Questionable Motives

January 2, 2010

Why do herbicides become ineffective in just a few generations? And what does that have to do with people?

Filed under: agriculture,Bill Maher,Discovery,Evolution,Genetics,Science — tildeb @ 12:56 am

“While the long term effects of genome mutations are quite well understood, we did not know how often new mutations arise in the first place,” said Detlef Weigel, director at the Max Planck Institute in Germany. It is routine today to compare the genomes of related animal or plant species. Such comparisons, however, ignore mutations that have been lost in the millions of years since two species separated. The teams of Weigel and his colleague Michael Lynch at Indiana University therefore wanted to scrutinize the signature of evolution before selection occurs. To this end, they followed all genetic changes in five lines of the mustard relative Arabidopsis thaliana that occurred during 30 generations. In the genome of the final generation they then searched for differences to the genome of the original ancestor.

The painstakingly detailed comparison of the entire revealed that in over the course of only a few years some 20 DNA building blocks, so called base pairs, had been mutated in each of the five lines. “The probability that any letter of the genome changes in a single generation is thus about one in 140 million,” explains Michael Lynch.

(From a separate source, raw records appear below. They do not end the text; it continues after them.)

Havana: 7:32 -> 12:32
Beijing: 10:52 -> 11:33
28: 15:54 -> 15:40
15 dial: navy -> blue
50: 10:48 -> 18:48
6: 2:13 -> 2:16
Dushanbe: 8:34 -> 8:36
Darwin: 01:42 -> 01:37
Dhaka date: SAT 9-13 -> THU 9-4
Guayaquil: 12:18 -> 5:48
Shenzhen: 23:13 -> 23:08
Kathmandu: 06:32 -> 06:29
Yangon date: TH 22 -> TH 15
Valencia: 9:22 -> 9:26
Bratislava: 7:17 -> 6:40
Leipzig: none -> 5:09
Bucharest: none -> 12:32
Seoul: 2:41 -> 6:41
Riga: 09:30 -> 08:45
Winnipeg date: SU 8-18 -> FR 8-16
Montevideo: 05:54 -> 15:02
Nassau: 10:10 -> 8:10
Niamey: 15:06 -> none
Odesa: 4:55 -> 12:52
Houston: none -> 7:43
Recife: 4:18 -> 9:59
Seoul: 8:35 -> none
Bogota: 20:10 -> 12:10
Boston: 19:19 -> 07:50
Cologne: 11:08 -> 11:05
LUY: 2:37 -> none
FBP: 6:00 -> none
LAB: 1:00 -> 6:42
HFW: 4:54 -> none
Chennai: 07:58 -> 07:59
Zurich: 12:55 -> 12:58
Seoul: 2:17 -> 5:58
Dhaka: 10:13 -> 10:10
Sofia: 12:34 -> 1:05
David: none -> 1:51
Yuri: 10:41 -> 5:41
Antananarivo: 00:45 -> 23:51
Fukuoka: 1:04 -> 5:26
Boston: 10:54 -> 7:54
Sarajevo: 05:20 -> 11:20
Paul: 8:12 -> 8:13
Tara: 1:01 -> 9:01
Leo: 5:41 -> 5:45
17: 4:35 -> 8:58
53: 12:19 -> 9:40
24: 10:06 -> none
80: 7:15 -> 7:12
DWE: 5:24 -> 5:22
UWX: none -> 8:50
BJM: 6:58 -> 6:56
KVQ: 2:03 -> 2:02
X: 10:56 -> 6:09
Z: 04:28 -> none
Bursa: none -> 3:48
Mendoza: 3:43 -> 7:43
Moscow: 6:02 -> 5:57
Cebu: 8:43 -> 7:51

To put it differently, each seedling has on average one new mutation in each of the two copies of its genome that it inherits from mum and dad. To find these tiny alterations in the 120 million base pair genome of Arabidopsis was akin to finding the proverbial needle in a haystack, says Weigel: “To ferret out where the genome had changed was only possibly because of new methods that allowed us to screen the entire genome with high precision and in very short time.” Still, the effort was daunting: To distinguish true new mutations from detection errors, each letter in each genome had to be checked 30 times.

The number of new mutations in each individual plant might appear very small. But if one starts to consider that they occur in the genomes of every member of a species, it becomes clear how fluid the genome is: In a collection of only 60 million Arabidopsis plants, each letter in the genome is changed, on average, once. For an organism that produces thousands of seeds in each generation, 60 million is not such a big number at all.

Turning to the larger picture, Weigel suggests that changes in the human genome are at least as rapid as in Arabidopsis: “If you apply our findings to humans, then each of us will have on the order of 60 new that were not present in our parents.” With more than six billion people on our planet, this implies that on average each letter of the human genome is altered in dozens of fellow citizens.